Tapi semuanya berubah lantaran dengan berani-beraninya Riana menghadang langkahnya. Dan jujur saja, yang Eiji rasakan saat itu ada perasaan menggelitik dalam hatinya. Rasa yang sangat-sangat tak nyaman. Rasanya seperti jiwa psikopatnya bangkit, dan dia ingin sekali membuat gadis itu menangis. Dia ingin membuatnya hancur karna kehilangan harapan.
Dan sayangnya Eiji benar-benar berhasil mematahkan harapan gadis itu. Jadi takkala dirinya bertemu dengan ibu Riana alias pemilik Buku Masa Depan terdahulu, Riana berdiri di luar rumah dengan butiran hujan deras yang menyiram rambutnya. Dengan tubuh lemahnya, dia tertatih melangkah pulang setelah sekian lama.

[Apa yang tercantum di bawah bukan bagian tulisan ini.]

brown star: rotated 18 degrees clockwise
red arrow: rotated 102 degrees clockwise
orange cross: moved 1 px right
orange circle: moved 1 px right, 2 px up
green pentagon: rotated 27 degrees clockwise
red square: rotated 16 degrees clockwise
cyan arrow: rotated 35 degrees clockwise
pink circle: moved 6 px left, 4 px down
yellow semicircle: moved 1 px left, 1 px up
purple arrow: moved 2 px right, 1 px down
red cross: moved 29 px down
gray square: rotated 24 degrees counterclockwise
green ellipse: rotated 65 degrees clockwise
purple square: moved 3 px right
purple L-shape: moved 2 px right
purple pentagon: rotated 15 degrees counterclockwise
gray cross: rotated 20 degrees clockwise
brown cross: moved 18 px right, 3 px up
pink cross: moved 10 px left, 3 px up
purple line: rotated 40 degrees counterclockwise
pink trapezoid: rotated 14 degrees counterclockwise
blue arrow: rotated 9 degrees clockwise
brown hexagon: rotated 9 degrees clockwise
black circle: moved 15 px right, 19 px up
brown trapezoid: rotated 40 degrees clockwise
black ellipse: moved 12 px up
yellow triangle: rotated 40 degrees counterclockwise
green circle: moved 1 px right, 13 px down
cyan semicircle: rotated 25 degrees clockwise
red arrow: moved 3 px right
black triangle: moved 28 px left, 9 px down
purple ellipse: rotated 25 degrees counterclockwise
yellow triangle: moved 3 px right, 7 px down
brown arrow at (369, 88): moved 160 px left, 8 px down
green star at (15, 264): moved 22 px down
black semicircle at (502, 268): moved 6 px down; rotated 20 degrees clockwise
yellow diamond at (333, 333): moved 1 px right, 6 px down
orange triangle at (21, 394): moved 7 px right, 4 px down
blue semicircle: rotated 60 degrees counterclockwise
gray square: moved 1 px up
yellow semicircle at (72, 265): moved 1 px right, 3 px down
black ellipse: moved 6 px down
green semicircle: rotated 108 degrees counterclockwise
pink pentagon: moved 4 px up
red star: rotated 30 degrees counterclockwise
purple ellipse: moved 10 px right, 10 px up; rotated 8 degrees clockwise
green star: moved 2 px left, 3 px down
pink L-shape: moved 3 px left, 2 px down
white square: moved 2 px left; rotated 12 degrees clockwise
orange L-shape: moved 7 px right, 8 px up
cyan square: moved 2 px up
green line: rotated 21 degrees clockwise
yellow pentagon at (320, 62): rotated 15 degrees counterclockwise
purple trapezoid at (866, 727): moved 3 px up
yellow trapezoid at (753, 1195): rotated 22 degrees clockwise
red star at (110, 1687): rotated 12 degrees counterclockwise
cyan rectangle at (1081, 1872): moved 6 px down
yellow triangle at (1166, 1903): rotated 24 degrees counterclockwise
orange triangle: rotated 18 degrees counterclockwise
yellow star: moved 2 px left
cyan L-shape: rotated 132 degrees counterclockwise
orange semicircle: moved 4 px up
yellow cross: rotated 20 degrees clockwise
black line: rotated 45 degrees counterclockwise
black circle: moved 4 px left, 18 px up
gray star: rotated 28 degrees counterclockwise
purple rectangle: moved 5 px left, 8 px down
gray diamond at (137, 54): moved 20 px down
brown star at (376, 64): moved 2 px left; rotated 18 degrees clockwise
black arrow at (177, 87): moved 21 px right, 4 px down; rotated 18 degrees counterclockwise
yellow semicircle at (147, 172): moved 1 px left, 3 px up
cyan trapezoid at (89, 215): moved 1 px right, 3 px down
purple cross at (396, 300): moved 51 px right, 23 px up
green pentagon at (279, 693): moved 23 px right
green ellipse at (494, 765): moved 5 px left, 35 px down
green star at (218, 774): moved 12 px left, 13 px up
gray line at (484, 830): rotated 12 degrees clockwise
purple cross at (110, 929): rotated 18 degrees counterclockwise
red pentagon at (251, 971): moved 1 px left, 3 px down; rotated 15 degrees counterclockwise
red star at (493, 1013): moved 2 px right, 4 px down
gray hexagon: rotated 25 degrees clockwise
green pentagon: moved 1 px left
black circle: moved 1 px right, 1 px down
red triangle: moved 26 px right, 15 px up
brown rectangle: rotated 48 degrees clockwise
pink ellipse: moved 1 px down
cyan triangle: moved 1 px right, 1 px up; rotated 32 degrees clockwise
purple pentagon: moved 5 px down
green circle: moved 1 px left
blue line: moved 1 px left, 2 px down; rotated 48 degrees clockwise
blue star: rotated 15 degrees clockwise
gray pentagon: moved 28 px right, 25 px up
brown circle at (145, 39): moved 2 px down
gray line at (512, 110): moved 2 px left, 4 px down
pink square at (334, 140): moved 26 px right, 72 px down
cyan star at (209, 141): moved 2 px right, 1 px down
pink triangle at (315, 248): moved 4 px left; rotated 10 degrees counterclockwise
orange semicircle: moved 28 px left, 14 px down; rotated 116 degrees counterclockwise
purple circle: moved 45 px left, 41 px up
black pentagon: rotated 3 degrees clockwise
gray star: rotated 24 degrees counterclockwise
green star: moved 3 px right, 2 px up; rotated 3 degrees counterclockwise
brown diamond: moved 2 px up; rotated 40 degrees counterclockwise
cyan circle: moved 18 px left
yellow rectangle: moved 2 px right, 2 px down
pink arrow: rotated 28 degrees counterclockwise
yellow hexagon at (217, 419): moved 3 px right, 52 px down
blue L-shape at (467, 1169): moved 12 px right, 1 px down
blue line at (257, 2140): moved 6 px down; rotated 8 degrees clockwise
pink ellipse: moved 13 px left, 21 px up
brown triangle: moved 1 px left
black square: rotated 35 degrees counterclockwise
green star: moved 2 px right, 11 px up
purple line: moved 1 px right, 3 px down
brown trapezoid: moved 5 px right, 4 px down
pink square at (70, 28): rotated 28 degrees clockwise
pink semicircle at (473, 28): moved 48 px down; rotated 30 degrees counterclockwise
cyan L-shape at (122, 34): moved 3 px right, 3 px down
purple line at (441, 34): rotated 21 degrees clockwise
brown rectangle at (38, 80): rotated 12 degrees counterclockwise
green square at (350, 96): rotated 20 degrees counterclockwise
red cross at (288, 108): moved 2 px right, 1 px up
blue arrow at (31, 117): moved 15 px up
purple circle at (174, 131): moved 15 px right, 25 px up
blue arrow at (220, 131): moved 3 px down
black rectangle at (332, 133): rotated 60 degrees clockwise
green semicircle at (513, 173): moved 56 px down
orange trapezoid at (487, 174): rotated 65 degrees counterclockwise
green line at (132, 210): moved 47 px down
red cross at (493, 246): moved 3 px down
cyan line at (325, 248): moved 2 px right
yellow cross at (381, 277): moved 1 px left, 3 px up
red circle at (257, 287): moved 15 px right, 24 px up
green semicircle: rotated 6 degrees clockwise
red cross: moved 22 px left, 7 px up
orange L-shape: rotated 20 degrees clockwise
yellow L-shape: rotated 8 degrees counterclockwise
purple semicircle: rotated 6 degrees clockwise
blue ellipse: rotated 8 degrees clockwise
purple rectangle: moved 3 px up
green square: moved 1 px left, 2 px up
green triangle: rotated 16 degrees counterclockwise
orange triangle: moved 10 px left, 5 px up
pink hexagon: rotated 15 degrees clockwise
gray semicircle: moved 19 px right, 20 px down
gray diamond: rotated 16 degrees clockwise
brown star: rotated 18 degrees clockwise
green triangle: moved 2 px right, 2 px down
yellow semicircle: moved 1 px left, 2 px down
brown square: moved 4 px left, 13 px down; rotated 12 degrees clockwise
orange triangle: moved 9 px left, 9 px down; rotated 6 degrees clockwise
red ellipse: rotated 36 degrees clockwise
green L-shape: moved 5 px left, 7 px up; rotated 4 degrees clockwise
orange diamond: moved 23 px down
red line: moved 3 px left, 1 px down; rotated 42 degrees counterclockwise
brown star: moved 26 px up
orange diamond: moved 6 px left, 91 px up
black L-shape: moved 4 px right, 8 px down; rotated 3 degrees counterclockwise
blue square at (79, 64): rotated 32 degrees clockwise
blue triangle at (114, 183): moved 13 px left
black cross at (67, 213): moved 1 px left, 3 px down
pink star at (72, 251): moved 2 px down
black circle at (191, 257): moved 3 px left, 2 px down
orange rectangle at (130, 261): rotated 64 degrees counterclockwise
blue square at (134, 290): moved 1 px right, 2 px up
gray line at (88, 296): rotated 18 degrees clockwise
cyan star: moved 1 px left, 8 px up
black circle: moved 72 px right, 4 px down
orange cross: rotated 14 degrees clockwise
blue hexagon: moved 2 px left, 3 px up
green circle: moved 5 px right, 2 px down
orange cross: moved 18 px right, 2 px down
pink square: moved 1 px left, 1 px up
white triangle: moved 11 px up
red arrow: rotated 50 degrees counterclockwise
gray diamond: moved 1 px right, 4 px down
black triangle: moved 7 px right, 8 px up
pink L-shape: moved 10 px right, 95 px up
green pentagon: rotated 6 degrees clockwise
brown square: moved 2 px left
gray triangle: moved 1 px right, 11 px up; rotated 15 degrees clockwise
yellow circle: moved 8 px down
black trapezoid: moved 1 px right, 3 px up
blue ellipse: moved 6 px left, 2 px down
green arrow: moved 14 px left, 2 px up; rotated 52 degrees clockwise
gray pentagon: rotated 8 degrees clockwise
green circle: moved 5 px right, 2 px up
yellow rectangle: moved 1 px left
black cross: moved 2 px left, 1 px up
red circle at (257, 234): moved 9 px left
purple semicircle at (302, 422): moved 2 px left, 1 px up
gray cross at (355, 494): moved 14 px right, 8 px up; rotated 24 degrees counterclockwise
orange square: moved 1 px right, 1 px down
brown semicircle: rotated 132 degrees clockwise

Ketika Eiji telah selesai urusan dengan ibunya Riana, dia kembali melangkah di bawah guyuran hujan. Ketika dia melewati jalan yang sama, tak ia dapati Riana yang seharusnya berdiri menunggu. Jadi dia membalik tubuhnya, dan kembali ke rumah itu. Dan tak perlu ditanya lagi, Eiji tahu dimana dia tepatnya bisa menemukan gadis kecil yang kini sedang memandangnya dari jendela besar lantai dua.
"Kau tahu, kau cukup berani untuk ukuran bocah kecil karna berani melanggar perintahku," Eiji berkata datar sambil memasuki salah satu kamar di lantai dua tempat dimana Riana tadi memandanginya dari jauh. Eiji yang sekujur tubuhnya basah seenaknya saja menyelonong masuk. Gadis kecil berhanduk itu langsung menoleh ke arah Eiji dan berlari menyambar handuk di lemari.
"Jangan hujan-hujanan," kata Riana tulus ketika dia mulai menghanduki rambut pemuda yang kini sedang duduk diam di kasurnya. Eiji yang baru saja menjatuhkan pantatnya tentu saja tidak percaya. Bagaimana bisa Riana kecil ini berpikir untuk membantu dirinya? Di saat dia sendiri juga masih menyampirkan handuk di kepalanya yang basah?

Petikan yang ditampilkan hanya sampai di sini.